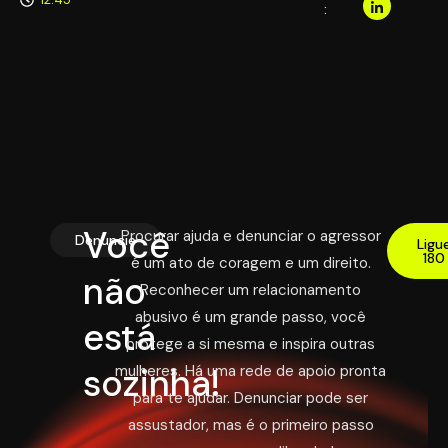
:
Você
Procurar ajuda e denunciar o agressor
Denuncie
Ligu
180
é um ato de coragem e um direito.
não
Reconhecer um relacionamento
abusivo é um grande passo, você
está
protege a si mesma e inspira outras
sozinha!
mulheres. Há uma rede de apoio pronta
para te ajudar. Denunciar pode ser
assustador, mas é o primeiro passo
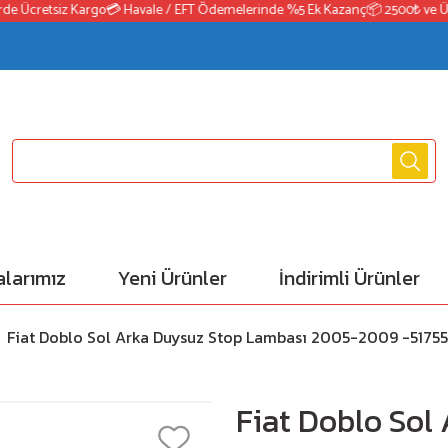
 Ücretsiz Kargo
💳 Havale / EFT Ödemelerinde %5 Ek Kazanç
📦 2500₺ ve Üzeri
larımız
Yeni Ürünler
İndirimli Ürünler
Fiat Doblo Sol Arka Duysuz Stop Lambası 2005-2009 -51755
Fiat Doblo Sol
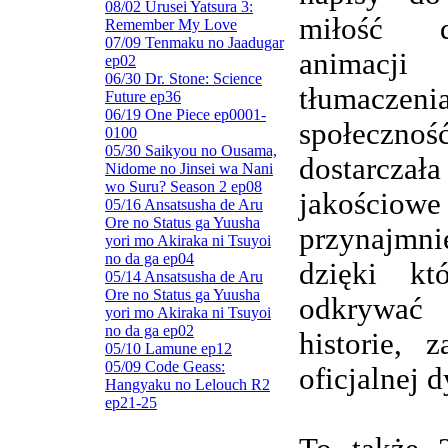
08/02 Urusei Yatsura 3:
miłość d
Remember My Love
07/09 Tenmaku no Jaadugar
animacj
ep02
06/30 Dr. Stone: Science
tłumaczenia
Future ep36
06/19 One Piece ep0001-
społeczn
0100
05/30 Saikyou no Ousama,
dostarczała
Nidome no Jinsei wa Nani
wo Suru? Season 2 ep08
jakościowe
05/16 Ansatsusha de Aru
Ore no Status ga Yuusha
przynajmnie
yori mo Akiraka ni Tsuyoi
no da ga ep04
dzięki kt
05/14 Ansatsusha de Aru
Ore no Status ga Yuusha
odkrywa
yori mo Akiraka ni Tsuyoi
no da ga ep02
historie, 
05/10 Lamune ep12
05/09 Code Geass:
oficjalnej d
Hangyaku no Lelouch R2
ep21-25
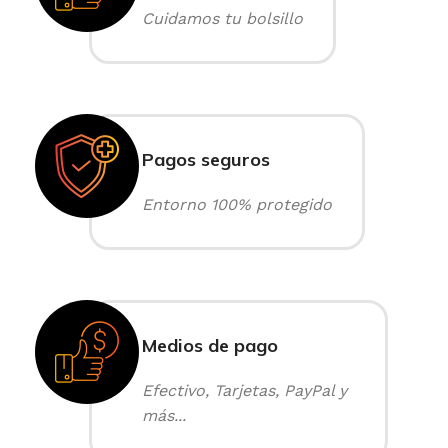
Cuidamos tu bolsillo
Pagos seguros
Entorno 100% protegido
Medios de pago
Efectivo, Tarjetas, PayPal y
más...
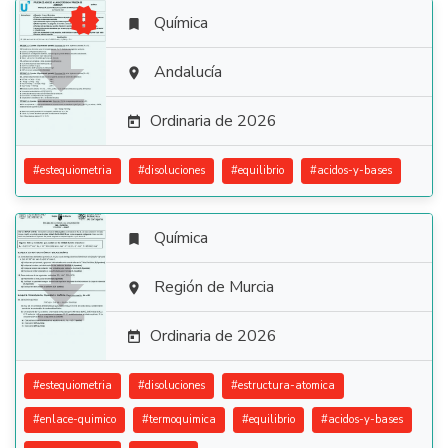

Química


Andalucía

Ordinaria de 2026

#
estequiometria
#
disoluciones
#
equilibrio
#
acidos-y-bases
Química


Región de Murcia

Ordinaria de 2026

#
estequiometria
#
disoluciones
#
estructura-atomica
#
enlace-quimico
#
termoquimica
#
equilibrio
#
acidos-y-bases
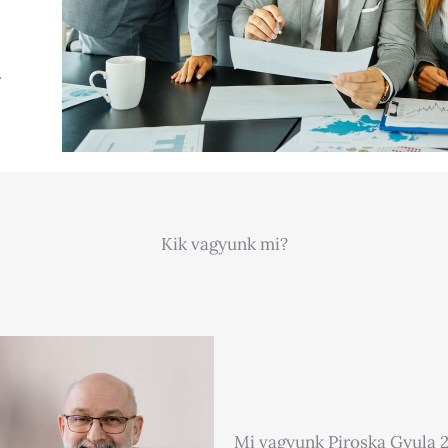
.
Kik vagyunk mi?
Mi vagyunk Piroska Gyula 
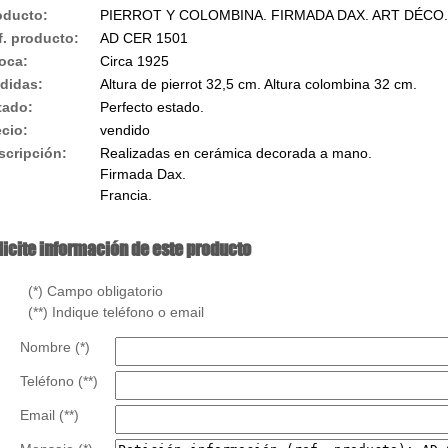
oducto:
PIERROT Y COLOMBINA. FIRMADA DAX. ART DÉCO.
f. producto:
AD CER 1501
oca:
Circa 1925
didas:
Altura de pierrot 32,5 cm. Altura colombina 32 cm.
tado:
Perfecto estado.
ecio:
vendido
scripción:
Realizadas en cerámica decorada a mano.
Firmada Dax.
Francia.
licite información de este producto
) Campo obligatorio
*) Indique teléfono o email
Nombre (*)
Teléfono (**)
Email (**)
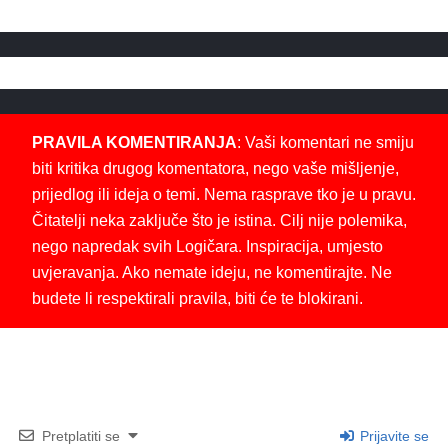
PRAVILA KOMENTIRANJA
: Vaši komentari ne smiju
biti kritika drugog komentatora, nego vaše mišljenje,
prijedlog ili ideja o temi. Nema rasprave tko je u pravu.
Čitatelji neka zaključe što je istina. Cilj nije polemika,
nego napredak svih Logičara. Inspiracija, umjesto
uvjeravanja. Ako nemate ideju, ne komentirajte. Ne
budete li respektirali pravila, biti će te blokirani.
Pretplatiti se
Prijavite se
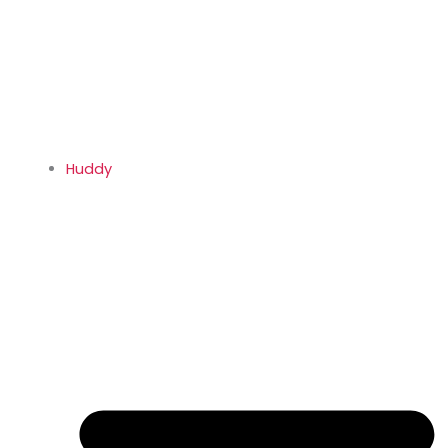
Huddy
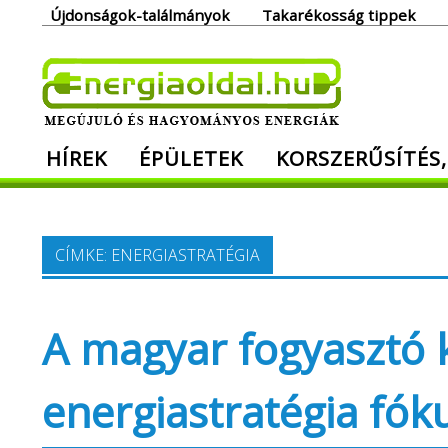
Skip
Újdonságok-találmányok
Takarékosság tippek
to
content
Ener
HÍREK
ÉPÜLETEK
KORSZERŰSÍTÉS,
Megújuló és hagyományos energiák. Min
CÍMKE:
ENERGIASTRATÉGIA
A magyar fogyasztó 
energiastratégia fó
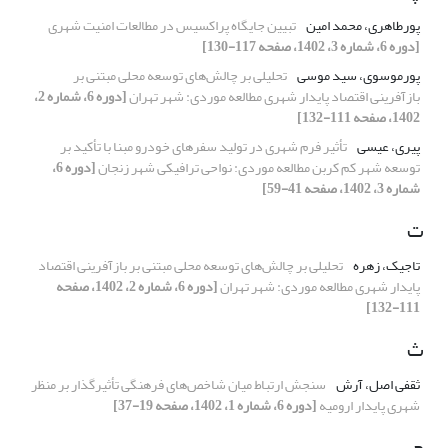
پورطاهری، محمد امین
تبیین جایگاه پراکسیس در مطالعات امنیت شهری
[دوره 6، شماره 3، 1402، صفحه 117-130]
پورموسوی، سید موسی
تحلیلی بر چالش‌های توسعه محلی مبتنی بر
بازآفرینی اقتصاد پایدار شهری مطالعه موردی: شهر تهران
[دوره 6، شماره 2،
1402، صفحه 111-132]
پیری، عیسی
تأثیر فرم شهری در تولید سفرهای خودرو مبنا با تأکید بر
توسعه شهر کم کربن مطالعه موردی: نواحی ترافیکی شهر زنجان
[دوره 6،
شماره 3، 1402، صفحه 41-59]
ت
تاجیک، زهره
تحلیلی بر چالش‌های توسعه محلی مبتنی بر بازآفرینی اقتصاد
پایدار شهری مطالعه موردی: شهر تهران
[دوره 6، شماره 2، 1402، صفحه
111-132]
ث
ثقفی اصل، آرش
سنجش ارتباط میان شاخص‌های فرهنگی تأثیرگذار بر منظر
شهری پایدار ارومیه
[دوره 6، شماره 1، 1402، صفحه 19-37]
ج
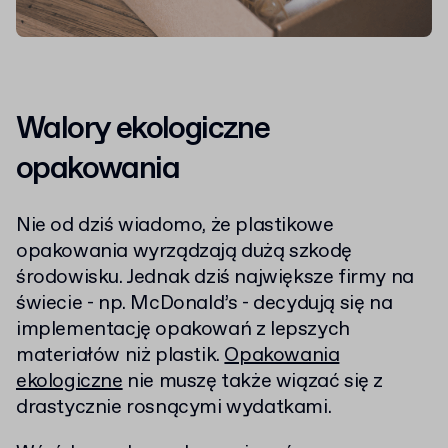
Walory ekologiczne
opakowania
Nie od dziś wiadomo, że plastikowe
opakowania wyrządzają dużą szkodę
środowisku. Jednak dziś największe firmy na
świecie - np. McDonald’s - decydują się na
implementację opakowań z lepszych
materiałów niż plastik.
Opakowania
ekologiczne
nie muszę także wiązać się z
drastycznie rosnącymi wydatkami.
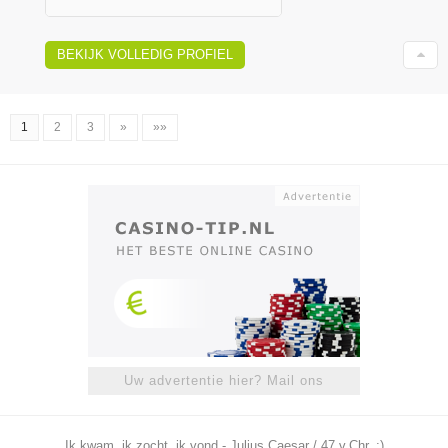
BEKIJK VOLLEDIG PROFIEL
1
2
3
»
»»
Uw advertentie hier? Mail ons
Ik kwam, ik zocht, ik vond - Julius Caesar / 47 v.Chr. ;)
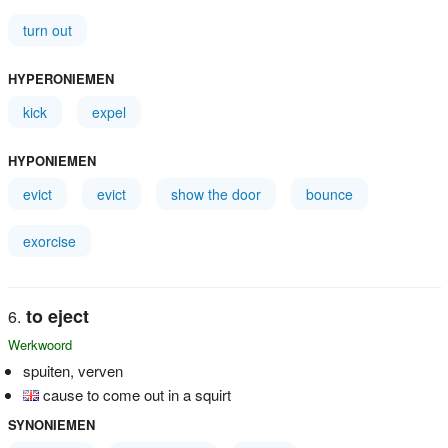
turn out
HYPERONIEMEN
kick
expel
HYPONIEMEN
evict
evict
show the door
bounce
exorcise
to eject
Werkwoord
spuiten, verven
cause to come out in a squirt
SYNONIEMEN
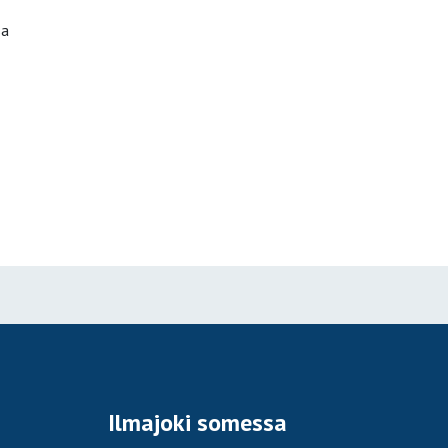
sa
Ilmajoki somessa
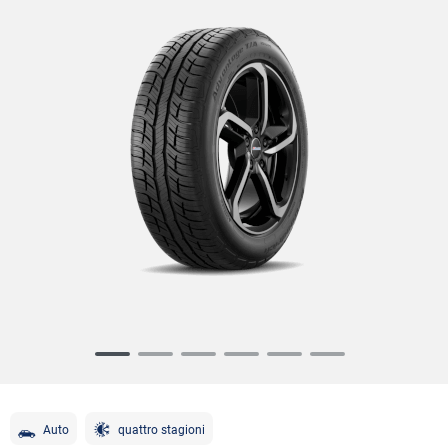
Item
1
of
6
Auto
quattro stagioni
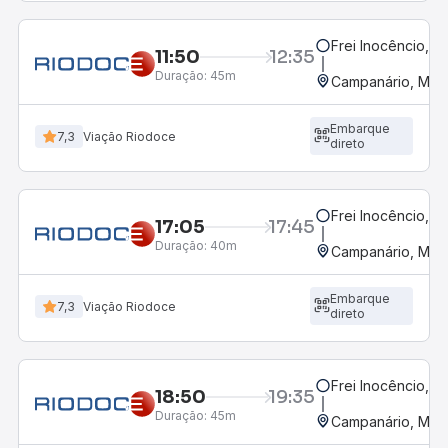
Frei Inocêncio, 
11:50
12:35
Duração:
45m
Campanário, MG
Embarque
7,3
Viação Riodoce
direto
Frei Inocêncio, 
17:05
17:45
Duração:
40m
Campanário, MG
Embarque
7,3
Viação Riodoce
direto
Frei Inocêncio, 
18:50
19:35
Duração:
45m
Campanário, MG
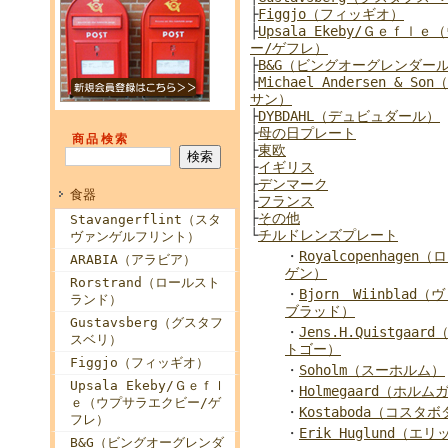
├
Figgjo（フィッギオ）
├
Upsala Ekeby/Ｇｅｆｌ
ー/ゲフレ）
├
B&G（ビングオーグレンダー
├
Michael Andersen & 
サン）
├
DYBDAHL（デュビュダール）
├
母の日プレート
商品検索
├
東欧
├
イギリス
├
デンマーク
食器
├
フランス
├
その他
Stavangerflint（スタ
└
チルドレンズプレート
ヴァンゲルフリント）
・
Royalcopenhage
ARABIA（アラビア）
ゲン）
Rorstrand（ロールスト
・
Bjorn Wiinbla
ランド）
ブラッド）
Gustavsberg（グスタフ
・
Jens.H.Quistga
スベリ）
トゴー）
Figgjo（フィッギオ）
・
Soholm（スーホルム）
Upsala Ekeby/Ｇｅｆｌ
・
Holmegaard（ホル
ｅ（ウプサラエクビー/ゲ
・
Kostaboda（コスタボ
フレ）
・
Erik Huglund（
B&G（ビングオーグレンダ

^^^^^^^^^^^^^^^^

→ **Exercise**: With the pictures set aside, please write out all of the records above exactly.

→ **Worked solution**:
:
Você
Procurar ajuda e denunciar o agressor
Denuncie
Ligu
180
é um ato de coragem e um direito.
não
Reconhecer um relacionamento
abusivo é um grande passo, você
está
protege a si mesma e inspira outras
sozinha!
mulheres. Há uma rede de apoio pronta
para te ajudar. Denunciar pode ser
assustador, mas é o primeiro passo
 Ücretsiz Kargo
💳 Havale / EFT Ödemelerinde %5 Ek Kazanç
📦 2500₺ ve Üzeri
larımız
Yeni Ürünler
İndirimli Ürünler
Fiat Doblo Sol Arka Duysuz Stop Lambası 2005-2009 -51755
Fiat Doblo Sol
08/02 Urusei Yatsura 3:
miłość d
Remember My Love
07/09 Tenmaku no Jaadugar
animacj
ep02
06/30 Dr. Stone: Science
tłumaczenia
Future ep36
06/19 One Piece ep0001-
społeczn
0100
05/30 Saikyou no Ousama,
dostarczała
Nidome no Jinsei wa Nani
wo Suru? Season 2 ep08
jakościowe
05/16 Ansatsusha de Aru
Ore no Status ga Yuusha
przynajmnie
yori mo Akiraka ni Tsuyoi
no da ga ep04
dzięki kt
05/14 Ansatsusha de Aru
Ore no Status ga Yuusha
odkrywa
yori mo Akiraka ni Tsuyoi
no da ga ep02
historie, 
05/10 Lamune ep12
05/09 Code Geass:
oficjalnej d
Hangyaku no Lelouch R2
ep21-25
Cuidamos tu bolsillo
Pagos seguros
Entorno 100% protegido
Medios de pago
Efectivo, Tarjetas, PayPal y
más...

Química


Andalucía

Ordinaria de 2026

#
estequiometria
#
disoluciones
#
equilibrio
#
acidos-y-bases
Química


Región de Murcia

Ordinaria de 2026

#
estequiometria
#
disoluciones
#
estructura-atomica
#
enlace-quimico
#
termoquimica
#
equilibrio
#
acidos-y-bases
.
Kik vagyunk mi?
Mi vagyunk Piroska Gyula 
oducto:
PIERROT Y COLOMBINA. FIRMADA DAX. ART DÉCO.
f. producto:
AD CER 1501
oca:
Circa 1925
didas:
Altura de pierrot 32,5 cm. Altura colombina 32 cm.
tado:
Perfecto estado.
ecio:
vendido
scripción:
Realizadas en cerámica decorada a mano.
Firmada Dax.
Francia.
licite información de este producto
) Campo obligatorio
*) Indique teléfono o email
Nombre (*)
Teléfono (**)
Email (**)
PRAVILA KOMENTIRANJA
: Vaši komentari ne smiju
biti kritika drugog komentatora, nego vaše mišljenje,
prijedlog ili ideja o temi. Nema rasprave tko je u pravu.
Čitatelji neka zaključe što je istina. Cilj nije polemika,
nego napredak svih Logičara. Inspiracija, umjesto
uvjeravanja. Ako nemate ideju, ne komentirajte. Ne
budete li respektirali pravila, biti će te blokirani.
Pretplatiti se
Prijavite se
Huddy
Skip
Újdonságok-találmányok
Takarékosság tippek
to
content
Ener
HÍREK
ÉPÜLETEK
KORSZERŰSÍTÉS,
Megújuló és hagyományos energiák. Min
CÍMKE:
ENERGIASTRATÉGIA
A magyar fogyasztó 
energiastratégia fó
پورطاهری، محمد امین
تبیین جایگاه پراکسیس در مطالعات امنیت شهری
[دوره 6، شماره 3، 1402، صفحه 117-130]
پورموسوی، سید موسی
تحلیلی بر چالش‌های توسعه محلی مبتنی بر
بازآفرینی اقتصاد پایدار شهری مطالعه موردی: شهر تهران
[دوره 6، شماره 2،
1402، صفحه 111-132]
پیری، عیسی
تأثیر فرم شهری در تولید سفرهای خودرو مبنا با تأکید بر
توسعه شهر کم کربن مطالعه موردی: نواحی ترافیکی شهر زنجان
[دوره 6،
شماره 3، 1402، صفحه 41-59]
ت
تاجیک، زهره
تحلیلی بر چالش‌های توسعه محلی مبتنی بر بازآفرینی اقتصاد
پایدار شهری مطالعه موردی: شهر تهران
[دوره 6، شماره 2، 1402، صفحه
111-132]
ث
ثقفی اصل، آرش
سنجش ارتباط میان شاخص‌های فرهنگی تأثیرگذار بر منظر
شهری پایدار ارومیه
[دوره 6، شماره 1، 1402، صفحه 19-37]
ج
Walory ekologiczne
opakowania
Nie od dziś wiadomo, że plastikowe
opakowania wyrządzają dużą szkodę
środowisku. Jednak dziś największe firmy na
świecie - np. McDonald’s - decydują się na
implementację opakowań z lepszych
materiałów niż plastik.
Opakowania
ekologiczne
nie muszę także wiązać się z
drastycznie rosnącymi wydatkami.
BEKIJK VOLLEDIG PROFIEL
1
2
3
»
»»
Uw advertentie hier? Mail ons
Ik kwam, ik zocht, ik vond - Julius Caesar / 47 v.Chr. ;)
turn out
HYPERONIEMEN
kick
expel
HYPONIEMEN
evict
evict
show the door
bounce
exorcise
to eject
Werkwoord
spuiten, verven
cause to come out in a squirt
SYNONIEMEN
sa
Ilmajoki somessa
Item
1
of
6
Auto
quattro stagioni
Frei Inocêncio, 
11:50
12:35
Duração:
45m
Campanário, MG
Embarque
7,3
Viação Riodoce
direto
Frei Inocêncio, 
17:05
17:45
Duração:
40m
Campanário, MG
Embarque
7,3
Viação Riodoce
direto
Frei Inocêncio, 
18:50
19:35
Duração:
45m
Campanário, MG
├
Figgjo（フィッギオ）
├
Upsala Ekeby/Ｇｅｆｌ
ー/ゲフレ）
├
B&G（ビングオーグレンダー
├
Michael Andersen & 
サン）
├
DYBDAHL（デュビュダール）
├
母の日プレート
商品検索
├
東欧
├
イギリス
├
デンマーク
食器
├
フランス
├
その他
Stavangerflint（スタ
└
チルドレンズプレート
ヴァンゲルフリント）
・
Royalcopenhage
ARABIA（アラビア）
ゲン）
Rorstrand（ロールスト
・
Bjorn Wiinbla
ランド）
ブラッド）
Gustavsberg（グスタフ
・
Jens.H.Quistga
スベリ）
トゴー）
Figgjo（フィッギオ）
・
Soholm（スーホルム）
Upsala Ekeby/Ｇｅｆｌ
・
Holmegaard（ホル
ｅ（ウプサラエクビー/ゲ
・
Kostaboda（コスタボ
フレ）
・
Erik Huglund（
B&G（ビングオーグレンダ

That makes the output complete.